"The Illusion of Being Healthy" by Elena Goodrow

“You look so healthy!” is something I hear quite often, and it’s true. I don’t “look” like I have a chronic illness, but what does being sick look like? People often have an image of a sick person in their head, and most of us that live with an illness do not match that image. Every time someone says to me, “You don’t even look like you have CF, you seem so healthy!” part of me wants to reply, “Well, the aching in my lungs and the intense pain in my stomach isn’t exactly visible.” Obviously that sounds blunt and can be interpreted as very rude, so I would never say that to someone. It can certainly get irritating having to navigate people’s comments and assumptions about my health.
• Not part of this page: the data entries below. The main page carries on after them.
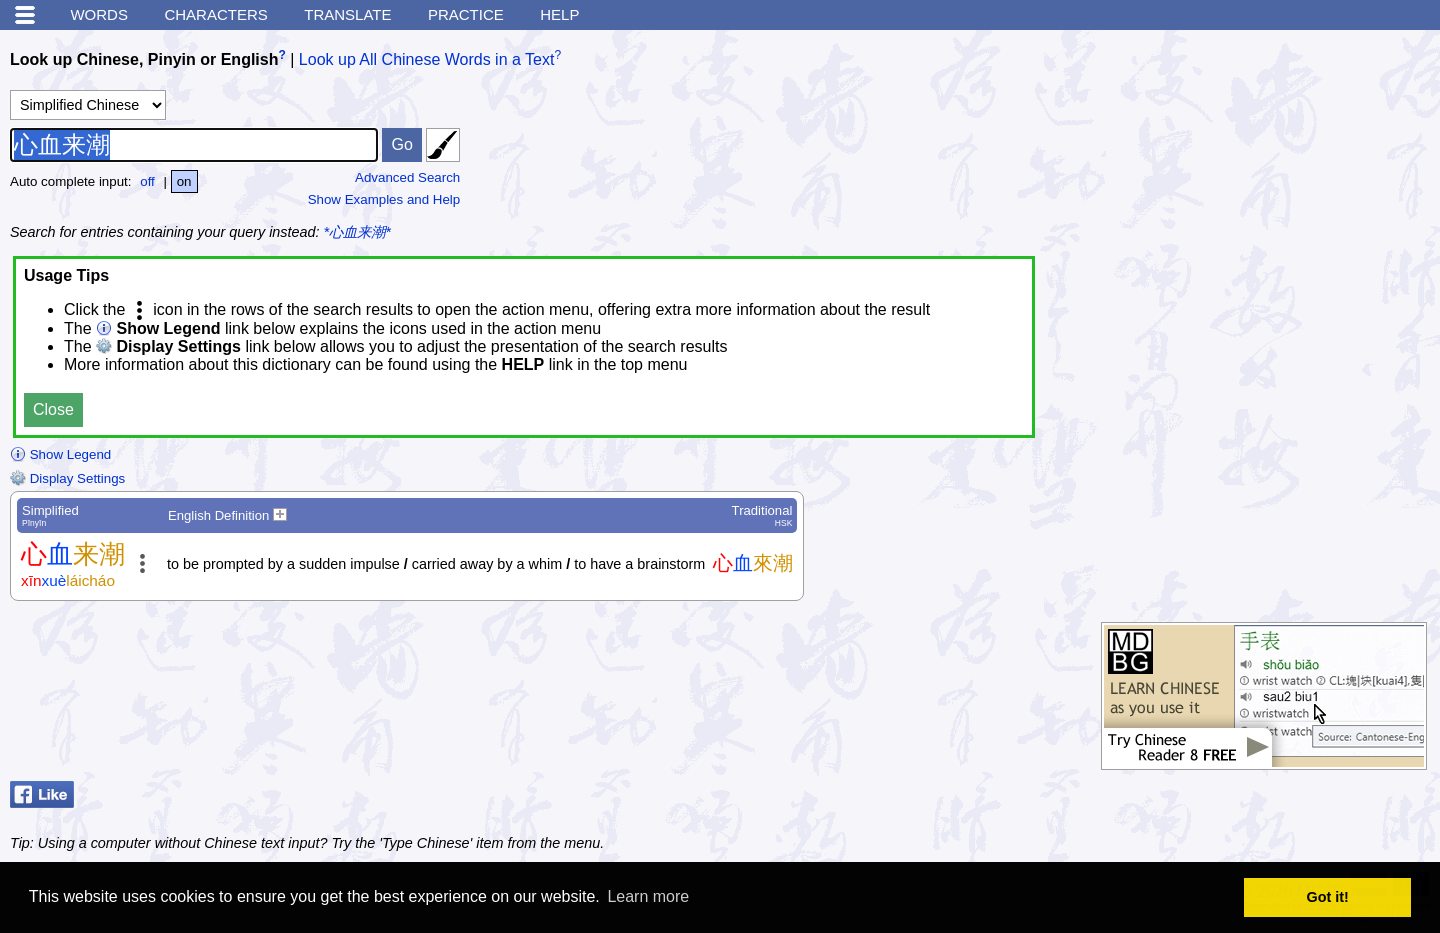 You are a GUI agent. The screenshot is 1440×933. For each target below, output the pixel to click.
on (184, 181)
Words (99, 14)
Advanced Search (407, 177)
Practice (466, 14)
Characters (215, 14)
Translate (347, 14)
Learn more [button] (648, 896)
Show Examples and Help (384, 199)
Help (559, 14)
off (147, 181)
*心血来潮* (357, 232)
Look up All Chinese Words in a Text (427, 59)
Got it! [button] (1328, 897)
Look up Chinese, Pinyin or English (144, 59)
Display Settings (67, 478)
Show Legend (60, 454)
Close (53, 409)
I’m fortunate enough to be in a very steady place with my health. My lung function is stable and I have responded well to Trikafta. That doesn’t mean I don’t have bad days, and that’s something I wish the general public understood. Even people within my family have a difficult time understanding that I am not as healthy as I may look. The message of Trikafta being a miracle drug has been circulating heavily for the past few years, and it’s absolutely true. Trikfata has made a tremendous impact on so many lives. However, that doesn’t mean it erases all CF symptoms and there are still people that have not had the chance to take a modulator at all. I have found that many people I interact with assume that because I am on Trikafta my CF is basically cured. They are shocked when I tell them I still do my breathing treatments and take all my medications, and even more shocked when I tell them about the negative side effects that myself and others have experienced. They are only seeing the tip of the iceberg. “Healthy” is an illusion. There is so much more going on that cannot be truly understood unless you’ve experienced it.

I’m also reminded of the fact that I am not as “healthy” as what is outwardly displayed. The past few weeks I have been battling a lung infection, been on multiple courses of antibiotics, begun doing my vest treatments again, increased nebulizer treatments, and additional doctor appointments. Some people in my life are shocked, but I remind them that regardless of what is going on with research and advancements, I still have CF. I have a chronic illness that brings challenges that don’t go away. I am so grateful for all the positive impacts that new medications have had on the community, but I always remind myself and others that there is still so much research that must be done. Regardless of what medications I’m on, I still have CF. “Healthy” isn’t always what it appears to be.